Anyways, that’s what happens in your little one’s brain when they suddenly start having a fit every time you leave the room. It’s normal, it’s natural, and it’s a sign that your little one is learning, and that they have a secure attachment to their parent. 

But what we really want to know, or at least what I really wanted to know when it happened with my children, isn’t “What’s causing this?” What I wanted to know was, “How do I prevent it?”

If you’re struggling with a child who gets very upset every time you try to run an errand or head out for date night, I’ve got some suggestions to take the edge off until this phase runs its course.

1. Lead by Example

Your little one follows your cues, so if you’re not willing to let her out of your sight, they probably, albeit unconsciously, feel like they’re not safe if you’re not in the room. So designate a room where they can explore a little and play without your direct supervision. It’s a small adjustment, but it has a tremendous effect.

2. Don’t Avoid It

Learning about separation and reunion is an important milestone, so don’t just take the path of least resistance and stay with your child 24/7 until they’re seven years old. (It happens. Believe me.) Let them know that it’s okay for them to get upset when you leave and reassure them that you’ll always come back when you do. If there are some tears around it, that’s alright. This is an important concept that they need to get on board with.

3. Start Slow

Once your little one has started to demonstrate the understanding that they’ll be spending some time with someone besides a parent, make it a short outing. Don’t plan on dinner and a movie or an overnighter for the first few attempts.
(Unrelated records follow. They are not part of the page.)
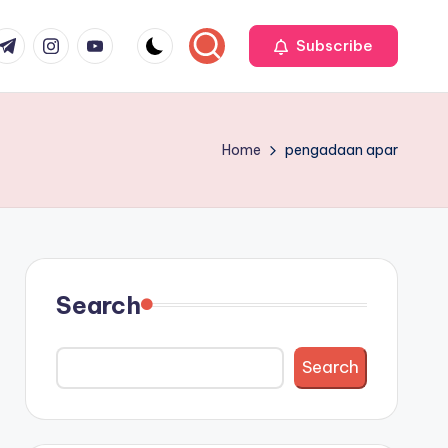
r
elegram
Instagram
Youtube
Subscribe
Home
pengadaan apar
Search
Search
4. Start With Someone Familiar

Kids typically do a little better being left with a grandparent or family friend who they’ve already spent some time with, and who they’ve grown to trust a little, so call in a favor, put some wine in the fridge, and plan to spend at least an hour away from the house for the first few attempts.

5. Stick Around for a While

After your sitter, parent, friend, or whoever is watching your little one arrives, plan to hang around for a half hour or so. Seeing that this is someone you’re familiar with will go a long way in reassuring your child that they’re “good people” and worthy of their trust.

6. Face theMusic

Many of us have, at least once, attempted to distract our toddlers and then sneak out the door without saying goodbye. After all, it’s the goodbye that provokes the reaction, right? But even if it provokes some tears, it’s important for your child to understand that you’re going to leave sometimes, and that you’ll be back when you say you will.

7. Establish aRoutine

Much like bedtime, a solid, predictable goodbye routine helps your little one recognize and accept the situation. A set number of kisses and hugs, a memorable key phrase, and a clear indication of when you’ll be back should be just the right balance of short and reassuring.
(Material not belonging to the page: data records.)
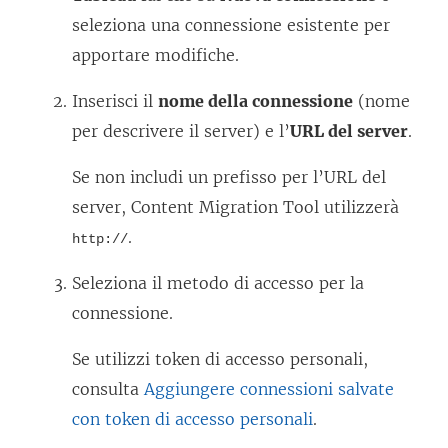
seleziona una connessione esistente per
apportare modifiche.
Inserisci il
nome della connessione
(nome
per descrivere il server) e l’
URL del server
.
Se non includi un prefisso per l’URL del
server,
Content Migration Tool
utilizzerà
.
http://
Seleziona il metodo di accesso per la
connessione.
Se utilizzi token di accesso personali,
consulta
Aggiungere connessioni salvate
con token di accesso personali
.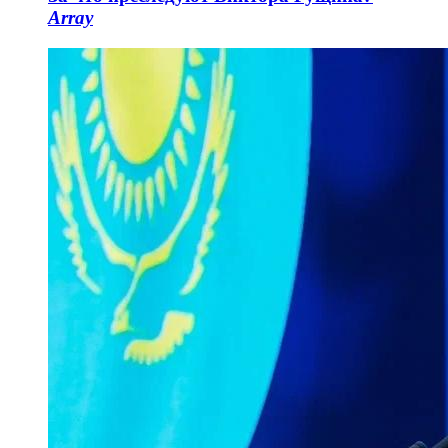
Array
8. Speak in Terms They’ll Understand

Instead of telling them how long you’ll be gone, tell them when you’ll be back in regards to their schedule. After nap time, before bed, after dinner, before bath time, and so on.

Nothing is going to prevent your child from getting a little bit upset when you leave, (And as I said before, thank the stars for that, because if they didn’t, oh your poor heart,) but you can definitely keep the fuss to a minimum.

Now, I should add here that these techniques are suggested for kids who are dealing with ordinary, everyday separation anxiety. There is also a condition called Separation Anxiety Disorder which is obviously more serious and warrants a trip to your pediatrician if you suspect your little one might be afflicted with it.

But for run-of-the-mill fit-pitching when you try to leave the house for an hour or two, these tips should go a long way towards remedying the problem. Be consistent, supportive, assertive, and calm. Before long, your child will understand the concept of you leaving and coming back.